The Coral, compagine inglese del Merseyside attiva sin dalla fine degli anni Novanta, sono l’esempio perfetto di una band sottovalutata (e in Italia ancora di più). Esponenti di un certo revival dei magnifici Sixties inglesi, in origine rivisti attraverso la lente del garage, poi in una rilettura hard rock, oggi i cinque nostalgici sembrano abbandonare qualsiasi visione deformante a favore di una lucida fotografia a colori sul decennio di Beatles e Rolling Stones, ma soprattutto di Kinks, Who, Small Faces e Pretty Things. Il tutto condito con giusto un pizzico di psichedelia.

Coral Island”, il loro decimo lavoro in studio, è un doppio concept album con tanto di voce narrante (quella del tastierista Nick Power) sui fasti di un’immaginaria ed immaginifica età dell’innocenza, che forse non c’è mai stata né in quel regno di Albione più volte cantato dal contemporaneo Pete Doherty, né nella Londra beat che chissà se era poi veramente tutta rose e fiori, né nella gioventù bambinesca degli ormai cresciuti rocker.

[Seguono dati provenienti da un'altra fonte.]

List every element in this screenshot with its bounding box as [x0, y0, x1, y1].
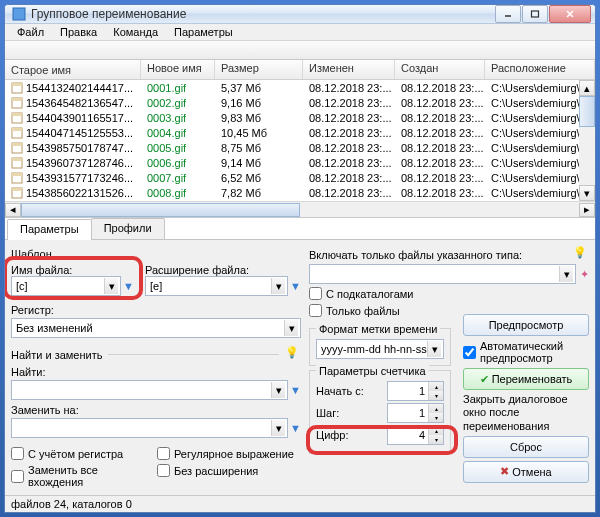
- chevron-down-icon[interactable]: ▾: [271, 382, 285, 398]
- menu-file[interactable]: Файл: [9, 24, 52, 40]
- filename-combo[interactable]: [c] ▾: [11, 276, 121, 296]
- svg-rect-10: [12, 128, 22, 131]
- chevron-down-icon[interactable]: ▾: [559, 266, 573, 282]
- col-old[interactable]: Старое имя: [5, 60, 141, 79]
- table-row[interactable]: 1543856022131526...0008.gif7,82 Мб08.12.…: [5, 185, 595, 200]
- scrollbar-vertical[interactable]: ▴ ▾: [579, 80, 595, 201]
- chevron-down-icon[interactable]: ▾: [271, 278, 285, 294]
- window-title: Групповое переименование: [31, 7, 494, 21]
- minimize-button[interactable]: [495, 5, 521, 23]
- svg-rect-0: [13, 8, 25, 20]
- register-combo[interactable]: Без изменений ▾: [11, 318, 301, 338]
- step-input[interactable]: [388, 407, 428, 419]
- table-row[interactable]: 1543960737128746...0006.gif9,14 Мб08.12.…: [5, 155, 595, 170]
- tab-profiles[interactable]: Профили: [91, 218, 165, 239]
- grid-body[interactable]: 1544132402144417...0001.gif5,37 Мб08.12.…: [5, 80, 595, 201]
- check-icon: ✔: [480, 373, 489, 386]
- chevron-down-icon[interactable]: ▾: [271, 420, 285, 436]
- ext-label: Расширение файла:: [145, 264, 301, 276]
- ts-legend: Формат метки времени: [316, 323, 440, 335]
- left-column: Шаблон Имя файла: [c] ▾ ▼: [11, 246, 301, 489]
- table-row[interactable]: 1544047145125553...0004.gif10,45 Мб08.12…: [5, 125, 595, 140]
- svg-rect-2: [532, 11, 539, 17]
- start-input[interactable]: [388, 385, 428, 397]
- find-label: Найти:: [11, 366, 301, 378]
- include-label: Включать только файлы указанного типа:: [309, 249, 522, 261]
- ts-combo[interactable]: yyyy-mm-dd hh-nn-ss ▾: [316, 339, 444, 359]
- close-button[interactable]: [549, 5, 591, 23]
- digits-label: Цифр:: [316, 429, 383, 441]
- auto-preview-checkbox[interactable]: Автоматический предпросмотр: [463, 340, 589, 364]
- scrollbar-horizontal[interactable]: ◂ ▸: [5, 201, 595, 217]
- ext-dropdown-icon[interactable]: ▼: [290, 280, 301, 292]
- table-row[interactable]: 1543985750178747...0005.gif8,75 Мб08.12.…: [5, 140, 595, 155]
- svg-rect-12: [12, 143, 22, 146]
- col-crt[interactable]: Создан: [395, 60, 485, 79]
- file-icon: [11, 142, 23, 154]
- menu-edit[interactable]: Правка: [52, 24, 105, 40]
- reset-button[interactable]: Сброс: [463, 436, 589, 458]
- tab-params[interactable]: Параметры: [7, 219, 92, 240]
- include-combo[interactable]: ▾: [309, 264, 576, 284]
- chevron-down-icon[interactable]: ▾: [427, 341, 441, 357]
- chevron-down-icon[interactable]: ▾: [284, 320, 298, 336]
- digits-spin[interactable]: ▴▾: [387, 425, 444, 445]
- right-column: Включать только файлы указанного типа: 💡…: [309, 246, 589, 489]
- app-icon: [11, 6, 27, 22]
- subdirs-checkbox[interactable]: С подкаталогами: [309, 287, 589, 300]
- rename-button[interactable]: ✔Переименовать: [463, 368, 589, 390]
- scroll-right-icon[interactable]: ▸: [579, 203, 595, 217]
- col-loc[interactable]: Расположение: [485, 60, 595, 79]
- file-icon: [11, 127, 23, 139]
- scroll-thumb-v[interactable]: [579, 96, 595, 127]
- table-row[interactable]: 1544043901165517...0003.gif9,83 Мб08.12.…: [5, 110, 595, 125]
- scroll-left-icon[interactable]: ◂: [5, 203, 21, 217]
- svg-rect-16: [12, 173, 22, 176]
- table-row[interactable]: 1543931577173246...0007.gif6,52 Мб08.12.…: [5, 170, 595, 185]
- regex-checkbox[interactable]: Регулярное выражение: [157, 447, 294, 460]
- scroll-up-icon[interactable]: ▴: [579, 80, 595, 96]
- col-mod[interactable]: Изменен: [303, 60, 395, 79]
- noext-checkbox[interactable]: Без расширения: [157, 464, 258, 477]
- case-checkbox[interactable]: С учётом регистра: [11, 447, 151, 460]
- all-checkbox[interactable]: Заменить все вхождения: [11, 464, 151, 488]
- replace-dropdown-icon[interactable]: ▼: [290, 422, 301, 434]
- replace-combo[interactable]: ▾: [11, 418, 288, 438]
- params-panel: Шаблон Имя файла: [c] ▾ ▼: [5, 240, 595, 495]
- titlebar[interactable]: Групповое переименование: [5, 5, 595, 24]
- tab-strip: Параметры Профили: [5, 218, 595, 240]
- scroll-down-icon[interactable]: ▾: [579, 185, 595, 201]
- col-new[interactable]: Новое имя: [141, 60, 215, 79]
- svg-rect-4: [12, 83, 22, 86]
- menu-command[interactable]: Команда: [105, 24, 166, 40]
- find-combo[interactable]: ▾: [11, 380, 288, 400]
- counter-legend: Параметры счетчика: [316, 365, 429, 377]
- start-spin[interactable]: ▴▾: [387, 381, 444, 401]
- timestamp-fieldset: Формат метки времени yyyy-mm-dd hh-nn-ss…: [309, 328, 451, 366]
- action-buttons: Предпросмотр Автоматический предпросмотр…: [463, 314, 589, 483]
- find-dropdown-icon[interactable]: ▼: [290, 384, 301, 396]
- x-icon: ✖: [500, 465, 509, 478]
- preview-button[interactable]: Предпросмотр: [463, 314, 589, 336]
- table-row[interactable]: 1544132402144417...0001.gif5,37 Мб08.12.…: [5, 80, 595, 95]
- ext-combo[interactable]: [e] ▾: [145, 276, 288, 296]
- counter-fieldset: Параметры счетчика Начать с: ▴▾ Шаг: ▴▾: [309, 370, 451, 454]
- file-icon: [11, 97, 23, 109]
- col-size[interactable]: Размер: [215, 60, 303, 79]
- grid-header: Старое имя Новое имя Размер Изменен Созд…: [5, 60, 595, 80]
- start-label: Начать с:: [316, 385, 383, 397]
- menu-params[interactable]: Параметры: [166, 24, 241, 40]
- help-icon[interactable]: 💡: [285, 346, 301, 362]
- filter-icon[interactable]: ✦: [580, 268, 589, 281]
- table-row[interactable]: 1543645482136547...0002.gif9,16 Мб08.12.…: [5, 95, 595, 110]
- chevron-down-icon[interactable]: ▾: [104, 278, 118, 294]
- filename-value: [c]: [16, 280, 104, 292]
- maximize-button[interactable]: [522, 5, 548, 23]
- scroll-thumb-h[interactable]: [21, 203, 300, 217]
- cancel-button[interactable]: ✖Отмена: [463, 461, 589, 483]
- help-icon[interactable]: 💡: [573, 246, 589, 262]
- filename-dropdown-icon[interactable]: ▼: [123, 280, 134, 292]
- menubar: Файл Правка Команда Параметры: [5, 24, 595, 41]
- digits-input[interactable]: [388, 429, 428, 441]
- step-spin[interactable]: ▴▾: [387, 403, 444, 423]
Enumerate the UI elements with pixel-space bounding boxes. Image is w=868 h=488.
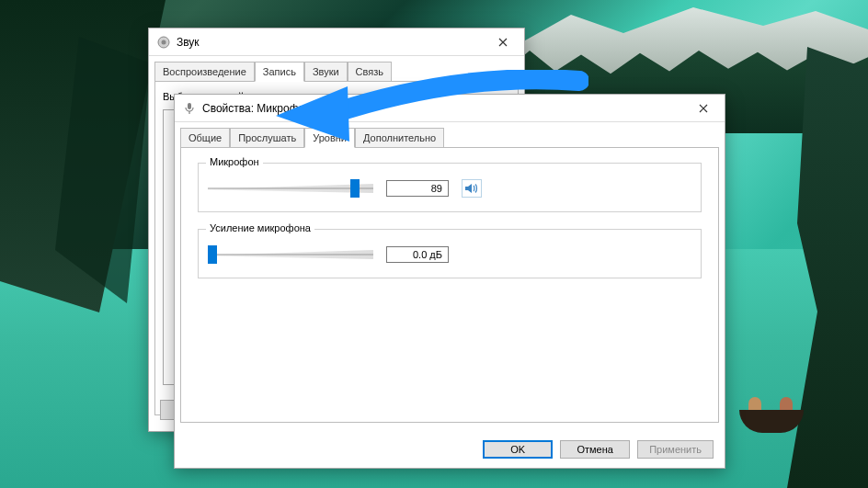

I ventiquattro brani in scaletta scorrono leggeri e senza intoppi. Anche dopo più ascolti, chiedono di essere ancora riascoltati (un piccolo grande miracolo nell’industria discografica di oggi). È così che ci si ritrova a battere il piede sul riff rock’n’roll di Lover Undiscovered, si sogna di rotolare nudi in un prato durante Vacancy o di volare sulla Lambretta in completo elegante con i soci in My Best Friend, di vedere le rockstar fumare alle porte dei locali nella Swingin’ London durante Golden Age, ballare con la più bella del liceo in qualche vecchia fotografia sulle note di Old Photographs o infine di sbronzarsi sulle rive del Tamigi snocciolando come un rodato crooner parole e melodia di The Calico Girl. “Coral Island” è un bellissimo viaggio nel tempo. Accendete la DeLorean.